▶ [WHAT IS EXPECTED] From the line that includes "Browse Journal" to the closing line of the data, please transcribe every line exactly and add nothing.
•••••
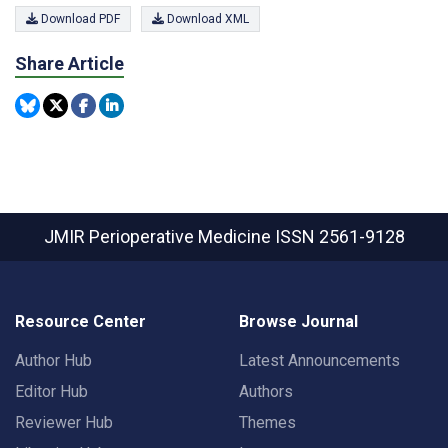
Download PDF
Download XML
Share Article
JMIR Perioperative Medicine
ISSN 2561-9128
Resource Center
Browse Journal
Author Hub
Latest Announcements
Editor Hub
Authors
Reviewer Hub
Themes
•••••
▶ [FINISHED TASK]
Browse Journal
Author Hub
Latest Announcements
Editor Hub
Authors
Reviewer Hub
Themes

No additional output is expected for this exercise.